# oil change at the dealer gone bad!



## oldmalenurse (Apr 24, 2009)

Hello- First time posting so bear with me please,
We took our 2008 Jetta to dealer for the 10,000 mile service/oil change. This is the same dealer where we purchased the car. We live about 40 mile from dealership, and by the time my wife got home, the oil/service light came on and she pulled into the drive and shut the car off. It has been raining all day and shortly the driveway looked like the Valdez oil spill. I opened the hood and found that there was no no oil registering on the dip stick. Called the dealer and they arranged a tow truck to take the car back to the dealer. I followed along and when put on the lift it was determined after pulling the filter, that the VW filter gasket was defective. They replaced the filter/gasket and added about 5 quarts of oil before it was at the proper level, started the car and it seemed to sound normal, but they said they will keep it overnight and start it cold tomorrow morning. As you can understand, we are both very concerned about this. Any ideas what damage has been done?? Thanks for your time


----------



## saaber2 (Jul 15, 2008)

*Re: oil change at the dealer gone bad! (oldmalenurse)*

Defective gasket. That is hilarious! More accurate to say defective lube tech.
To start, I would inquire as to EXACTLY how much oil came out if they changed oil again or EXACTLY how much they added if all they did was fill it up. Document this conversation. If the car ran out of oil, undoubtedly there is considerable damage to your engine. They cant just start it in the morning and if they don't hear anything it's o.k. That is total B.S. You could have major damage and you are not going to hear it the following morning but may have serious issues 5k, 10k, 20k down the road. Try to document everything via email with someone at the dealership if possible.
I would at a minimum have a dealer (not this dealer ideally) inspect bearings, cam follower, cam, and other lubricated parts. There are tons of examples where cam follower, cam, and hpfp had to be replaced when car ran too low on oil. All it takes is once to be too low/run out of oil, and major damage can be done. It doesn't matter that your car is new. it could have 5 miles on it and it would not matter. I would demand to have these inspected at a minimum and see the results for yourself. 
Obviously this dealer has no clue what they are doing and probably the more they touch your car probably the more damage they will do. I would call VWOA immediately and document everything in writing. Document all conversations, observations, and details you had with the that dealer. Also talk to VWOA because you will very likely have a warranty claim down the road if only for the cam follower/cam etc. and it is wise to start the paper trail. Ask VWOA if you can take it to another dealer to do the inspection for damage because you don't believe this dealer is competent. Of course you could push for a new engine also but that is going to be a fight. But this is ridiculous. They are screwing you. You should not let them do it IMO.
edit: just re-read your post. 5 quarts!!!!!!!!!!!!!!!!!!!!!!!!!!!!!!!!!! Isn't that what the sump holds?!!!!! I would get this in writing ASAP! If the car ran out of oil I would demand nothing less than a brand new (not rebuilt in any way) engine. They do not have a leg to stand on if you have documentation from them, ideally in an email from someone in service dept., that they refilled the entire sump with oil (i.e. that it ran out of oil). There is no way you can lose that battle if you have this documentation IMO.
This is yet another example of why I keep saying don't take your car to the dealer unless you have no other choice. Go to a competent indy mechanic (ideally vw specialist) or do it yourself. Don't go to dealer even if maintenance is free. Sometimes free is not worth the price!

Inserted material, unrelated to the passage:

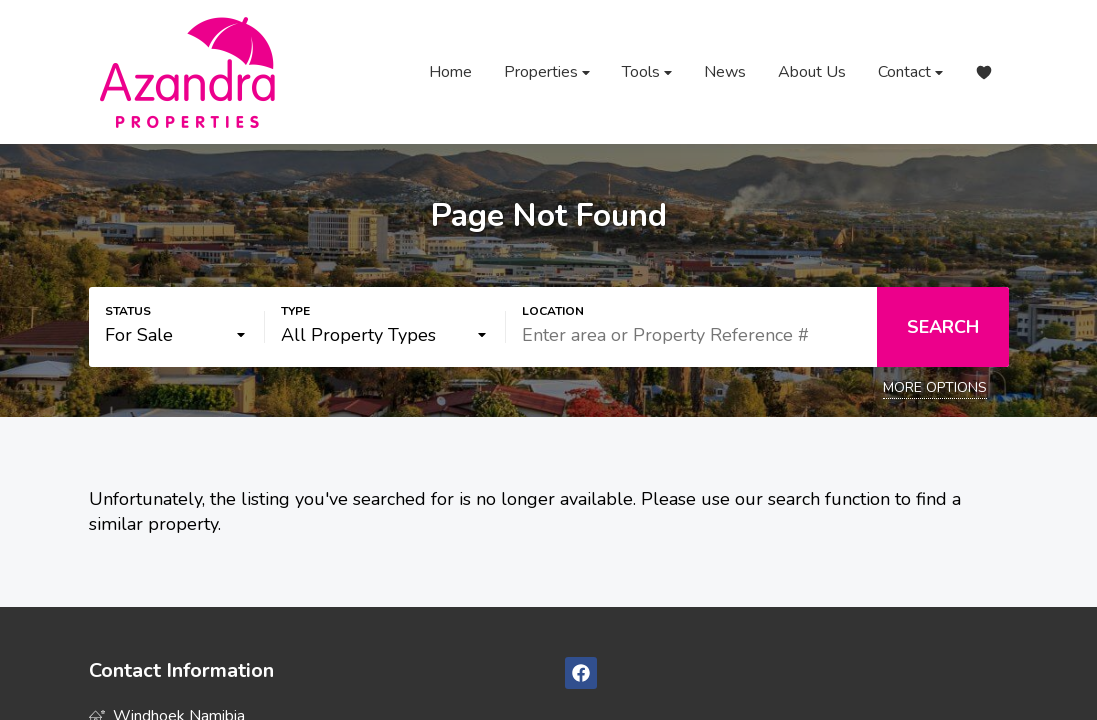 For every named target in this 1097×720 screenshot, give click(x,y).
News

_Modified by saaber2 at 8:17 AM 4-29-2009_


----------



## saaber2 (Jul 15, 2008)

*Re: oil change at the dealer gone bad! (saaber2)*

Does that sump hold 6 qts?


----------



## pturner67 (Dec 27, 2002)

*Re: oil change at the dealer gone bad! (oldmalenurse)*

call vwoa...log a complaint and investigation...eff the new engine idea...demand a new car...a new engine would require the incompetent stealership to do the engine install...and it sounds like they can't even master the oh-so-difficult oil change


----------



## jubbin2.0 (Sep 24, 2007)

*Re: oil change at the dealer gone bad! (pturner67)*


_Quote, originally posted by *pturner67* »_call vwoa...log a complaint and investigation...eff the new engine idea...demand a new car...a new engine would require the incompetent stealership to do the engine install...and it sounds like they can't even master the oh-so-difficult oil change


X100,000,000


----------



## rs_hunter (Nov 9, 2008)

Why was I not stunned when I read this? Call VWoA, pronto...


----------



## barrier12 (Feb 1, 2009)

*Re: (rs_hunter)*

Same here. Ah, memories, memories...
My approach is as follows: go to VW dealership for recalls or something else if nobody else can do.
Oil change? No, find shop and if possible, watch the process and do not forget check oil level next day, just to make sure. And check time to time between oil changes.
I would not expect help from VWoA, file comlaint/claim just to have it in writing.


----------



## gruppe-b (Dec 6, 2008)

*Re: oil change at the dealer gone bad! (oldmalenurse)*

you say that most of the oil leaked out onto your driveway after it was shut off.i'd say nothing bad happened to the engine;it still had plenty of oil while it was running.but,that still wouldn't stop me from pressing the dealer hard for a new car or engine.that is inexcusably poor maintenance service.good luck http://****************.com/smile/emthup.gif


----------